If you enjoy outdoor work, have a knack for teaching, or just enjoy interacting with people, you may want to look for volunteer work which would incorporate these aspects of your personality. Many positions require a volunteer who has previous familiarity with certain equipment, such as computers, or who possesses certain skills, such as ability in athletics or communications. For one of these positions, you might decide to do something comparable to what you do on the job during your work day, or something which you already enjoy as a hobby. This sort of position allows you to jump right into the work without having to take training to prepare for the assignment.
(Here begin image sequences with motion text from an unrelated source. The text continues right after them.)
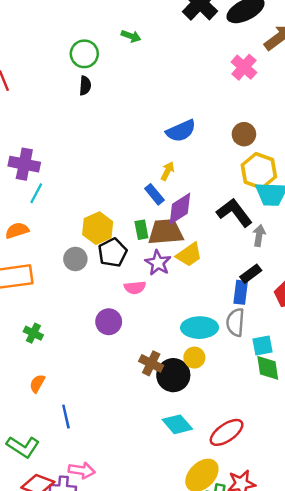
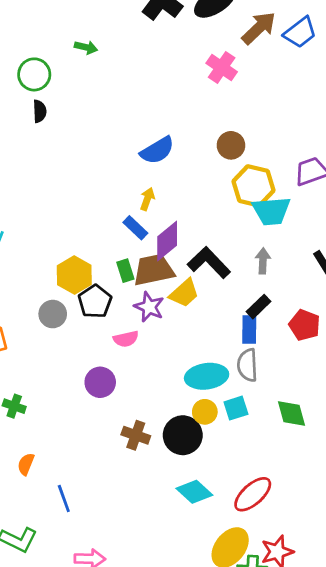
black L-shape: (234, 213) -> (209, 263), moved
cyan square: (262, 345) -> (236, 408), moved
brown cross: (151, 363) -> (136, 435), moved

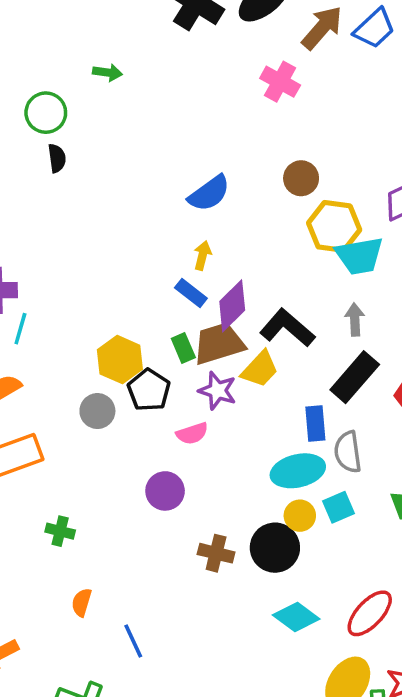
black rectangle: (259, 307) -> (355, 377), size x1.6
blue rectangle: (249, 330) -> (315, 424), moved

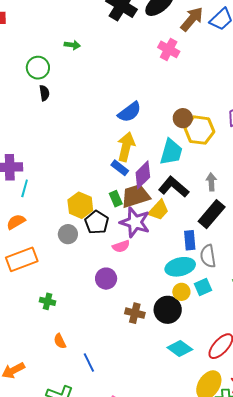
brown circle: (301, 178) -> (183, 118), moved
yellow arrow: (202, 255) -> (126, 147), size x1.8
cyan trapezoid: (359, 256) -> (171, 152), moved, turned -64
purple star: (218, 391) -> (135, 222), size x1.4
orange semicircle: (82, 602) -> (60, 341), turned -42

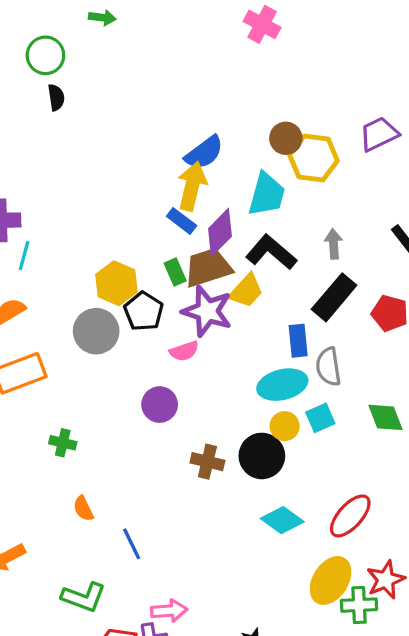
blue semicircle: (130, 112) -> (204, 153), moved
gray circle: (68, 234) -> (96, 331), size x1.4

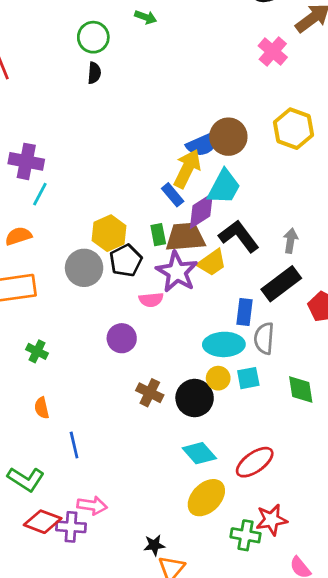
brown circle: (286, 138) -> (228, 137), moved, size x1.4
yellow hexagon: (314, 158) -> (293, 129), moved
cyan trapezoid: (267, 194) -> (224, 187), moved
yellow ellipse: (331, 580) -> (206, 498), moved

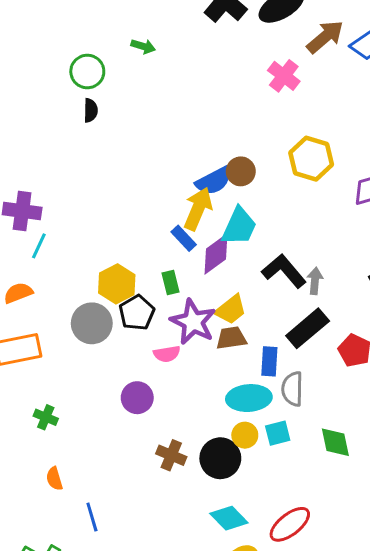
brown circle: (228, 137) -> (241, 171), size x0.7
black L-shape: (239, 236) -> (284, 271), moved
brown trapezoid: (185, 237) -> (231, 338), moved, size x0.7

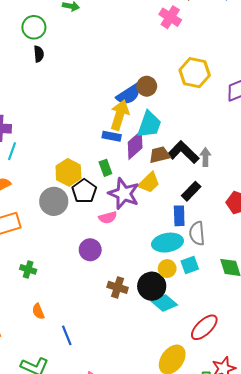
blue rectangle: (184, 238) -> (112, 136), turned -30
black rectangle: (308, 328) -> (191, 191), moved, size x0.7
brown trapezoid: (231, 338) -> (160, 155), moved
cyan diamond: (229, 518) -> (164, 303), moved

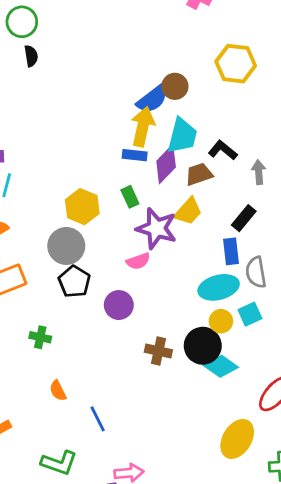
black L-shape: (183, 152) -> (223, 150), moved, size x0.7
black pentagon: (84, 191) -> (74, 282), moved

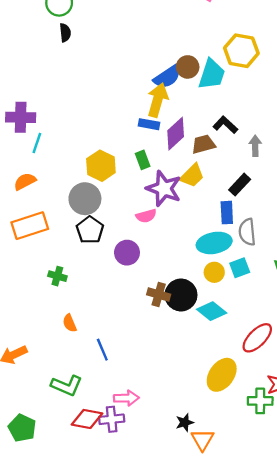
cyan trapezoid: (182, 136) -> (212, 74), moved
black circle: (203, 346) -> (181, 295), moved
3. Would you like to learn something new?
Perhaps you would like to learn a new skill or gain exposure to a new situation. Consider seeking a volunteer opportunity where you'll learn something new. For example, volunteering to work on the newsletter for the local animal shelter will improve your writing and editing abilities--skills that may help you in your career. Or, volunteering can simply offer a change from your daily routine. For example, if your full-time job is in an office, you may decide to take on a more active volunteer assignment, such as leading tours at an art museum or building a playground. Many nonprofits seek out people who are willing to learn. Realize beforehand, however, that such work might require a time commitment for training before the actual volunteer assignment begins.

4. Combine your goals.
Look for volunteer opportunities that will also help you achieve your other goals for your life. For example, if you want to lose a few extra pounds, pick an active volunteer opportunity, such as cleaning a park or working with kids. Or, if you've been meaning to take a cooking class, try volunteering at a food bank that teaches cooking skills.

5. Don't over-commit your schedule.
Make sure the volunteer hours you want to give fit into your hectic life so that you don't frustrate your family, exhaust yourself, shortchange the organization you're trying to help, or neglect your job. Do you want a long-term assignment or something temporary? If you are unsure about your availability, or want to see how the work suits you before making an extensive commitment, see whether the organization will start you out on a limited number of hours until you get the feel of things. Better to start out slowly than to commit yourself to a schedule you can't--or don't want to--fulfill.

6. Nonprofits may have questions, too.
While most nonprofits are eager to find volunteer help, they have to be careful when accepting the services you offer. If you contact an organization with an offer to donate your time, you may be asked to come in for an interview, fill out a volunteer application, describe your qualifications and your background--just as you would at an interview for a paying job. It is in the organization's interest, and more beneficial to the people it serves, to make certain you have the skills needed, that you are truly committed to doing the work, and that your interests match those of the nonprofit. Furthermore, in volunteer work involving children or other at-risk populations, there are legal ramifications for the organization to consider.

7. Consider volunteering as a family.
Think about looking for a volunteer opportunity suitable for parents and children to do together, or for a husband and wife to take on as a team. When a family volunteers to work together at a nonprofit organization, the experience can bring them closer together, teach young children the value of giving their time and effort, introduce everyone in the family to skills and experiences never before encountered, and give the entire family a shared experience as a wonderful family memory.